We made sure to grab a few pictures of the demand feeder circus as we walked along the pen. At the upstream end of the run we saw the water supply, which appeared to be drawn off of the main river. We then walked back down the far side of the concrete channel to see where the discharge water was going. Although the outflow appeared to originally dump into a downstream rearing pond, the flow was now funneled into two large PVC pipes that ran along the bed of the dry pond. The pipes then poked through the earthen dam of the far side and discharged into a small channel on the downstream end of the hatchery.
As we peered down a few feet from the northern edge of the canal, we saw the effluent water from the hatchery exit the pipes and flow through a small sheet metal structure called a Parshall flume. A Parshall flume is used by hydrologists to create a stable water surface elevation, called the stage, for a given discharge. The State surely installed the flume to accurately determine the volume of water leaving the hatchery. Unfortunately, the flume does nothing to improve water quality. Curious to see if anything was done to treat water before it was released to the Cache la Poudre River, we continued downstream along the path shadowing the little effluent canal.
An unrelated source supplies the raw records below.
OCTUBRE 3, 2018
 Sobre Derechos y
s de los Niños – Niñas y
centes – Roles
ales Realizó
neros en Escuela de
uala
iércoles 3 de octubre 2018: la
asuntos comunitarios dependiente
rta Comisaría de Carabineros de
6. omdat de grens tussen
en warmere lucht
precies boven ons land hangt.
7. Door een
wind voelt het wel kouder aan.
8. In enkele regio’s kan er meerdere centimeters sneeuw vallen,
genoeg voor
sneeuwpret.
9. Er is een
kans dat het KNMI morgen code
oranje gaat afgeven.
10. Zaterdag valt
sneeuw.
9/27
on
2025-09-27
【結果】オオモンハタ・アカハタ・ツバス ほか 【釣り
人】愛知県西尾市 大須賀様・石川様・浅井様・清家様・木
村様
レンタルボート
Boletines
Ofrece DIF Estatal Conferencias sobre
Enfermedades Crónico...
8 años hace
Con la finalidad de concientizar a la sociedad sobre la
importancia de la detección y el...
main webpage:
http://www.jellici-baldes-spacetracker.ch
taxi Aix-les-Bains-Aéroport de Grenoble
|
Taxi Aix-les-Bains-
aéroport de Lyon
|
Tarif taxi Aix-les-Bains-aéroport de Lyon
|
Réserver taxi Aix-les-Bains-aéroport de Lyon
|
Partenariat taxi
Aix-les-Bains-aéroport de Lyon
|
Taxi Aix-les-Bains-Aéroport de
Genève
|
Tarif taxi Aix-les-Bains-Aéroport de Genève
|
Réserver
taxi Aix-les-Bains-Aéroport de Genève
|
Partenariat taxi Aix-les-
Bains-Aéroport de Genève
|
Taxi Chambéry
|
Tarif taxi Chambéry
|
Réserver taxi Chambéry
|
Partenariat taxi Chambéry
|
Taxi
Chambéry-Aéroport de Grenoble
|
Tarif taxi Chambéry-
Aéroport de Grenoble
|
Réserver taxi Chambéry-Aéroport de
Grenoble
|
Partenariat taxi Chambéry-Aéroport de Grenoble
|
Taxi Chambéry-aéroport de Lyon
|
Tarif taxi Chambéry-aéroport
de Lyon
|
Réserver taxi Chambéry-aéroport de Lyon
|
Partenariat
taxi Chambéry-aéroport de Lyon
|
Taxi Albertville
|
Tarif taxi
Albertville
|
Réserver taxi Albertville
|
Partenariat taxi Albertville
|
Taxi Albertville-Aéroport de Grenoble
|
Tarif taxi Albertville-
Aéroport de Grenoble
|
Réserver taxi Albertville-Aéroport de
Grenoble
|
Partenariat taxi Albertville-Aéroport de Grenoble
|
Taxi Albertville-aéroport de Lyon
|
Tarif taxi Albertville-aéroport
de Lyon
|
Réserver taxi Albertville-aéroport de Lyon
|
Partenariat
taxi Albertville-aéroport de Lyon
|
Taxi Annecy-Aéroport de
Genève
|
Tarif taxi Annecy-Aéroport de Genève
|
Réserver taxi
We pushed ourselves through a few sparse willows and immediately came face to face with a small entourage of anglers. A family had carefully positioned themselves to fish what they thought would be the most productive section of water in the area. Three male anglers stood on a small bar with their backs to the Cache la Poudre River and the distant backdrop of the Rocky Mountains. Instead, they faced the little cove created by the confluence of the hatchery discharge channel and the river. Perhaps these were the skillful anglers the hatchery sign had talked about. They sought the trout wily enough to feed on the waste emanating from the hatchery. Several other party members stood on the shore cheering on the family fishing derby. Short casts were directed to the area where nutrient-rich and medicine-contaminated water from the hatchery first made contact with the more pure river.
The entire scene was a bit surreal and entirely emblematic of what trout fishing has become. These anglers had turned their backs on natural river systems to focus on products spit out from hatcheries to supply their entertainment. Stream pollution, biologic invaders that become ecosystem disruptors and manipulated landscapes with artificial channels were all carefully overlooked as they worked to end the day’s adventure with a big trout on the end of a hook.